Die besten Interview-Tipps von IT-Arbeitgebern

Peter Crush

25/07/2016

Der Arbeitsmarkt im IT-Bereich ist hart umkämpft. Hier ein paar weise Worte von den Experten, die Sie bei Ihrem Vorstellungsgespräch berücksichtigen sollten.

„Zeigen Sie auf jeden Fall, wer Sie wirklich sind“, betont Maurice Duffy, ehemaliger HR-Leiter bei Nortel und Autor des kürzlich veröffentlichten Buchs „New Mindsets for New Times“. „Die meisten Arbeitgeber wollen Sie einstellen, nicht Ihren Lebenslauf. Natürlich ist es wichtig, dass Sie Ihre Fähigkeiten kennen. Personalchefs geben sich aber damit zufrieden, diesbezüglich Ihre Unterlagen zu lesen. Im Interview ermitteln sie wichtigere Dinge – wie gut Sie ins Team passen oder was Ihre IT-Kenntnisse dem Unternehmen als Ganzes bringen.”

Sundararajan Narayanan, Senior VP und globaler Leiter der Personalabteilung bei der IT-Firma Virtusa (9.000 Arbeitnehmer) rät dazu, unbedingt zu recherchieren, denn daran erkennt ein Arbeitgeber, ob Sie wirklich interessiert sind. Vermeiden Sie es aber, Ihren Gesprächspartner einfach mit Fakten zu bombardieren, um sich hervorzutun. Narayanan hält Ausschau nach Bewerbern, die sich mit der Organisation vertraut gemacht haben und erklären können, wo genau sie hineinpassen würden.

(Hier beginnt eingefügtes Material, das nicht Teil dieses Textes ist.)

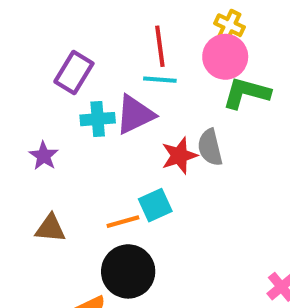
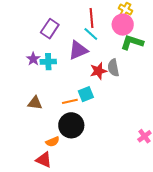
cyan line: (160, 80) -> (91, 34), turned 35
cyan cross: (98, 119) -> (48, 62), moved
purple star: (44, 156) -> (33, 59), moved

„Wir sind immer auf der Suche nach potenziellen Führungskräften und suchen Leute, die sich über die Leadership Pipeline oder Programme zur Talententwicklung unterhalten wollen“, erklärt er. „Außerdem finden wir heraus, ob Jobanwärter unsere „PIRL“-Werte kennen und verstehen – Streben nach Exzellenz, Integrität, Respekt und Führungskompetenz. Das zeigt dann, ob sie sich wirklich vorstellen können, bei uns zu arbeiten.“

Mehr als vier Fünftel der Arbeitgeber nutzen heutzutage eine Art Eignungstest mit verbaler & abstrakter Argumentierung und der Einschätzung von Stärken. Kandidaten sollten sich auch über diese Ergebnisse unterhalten können.

Das alte Klischee, das sich Ihr Gegenüber innerhalb der ersten 30 Sekunden ein Bild von Ihnen macht, gilt auch heute noch – ein professionelles Aussehen und Auftreten sind also das Mindeste. Bewerber sollten ihre Ankunft im Personalbüro sogar üben, um sicherzustellen, dass sie ruhig und gefasst wirken.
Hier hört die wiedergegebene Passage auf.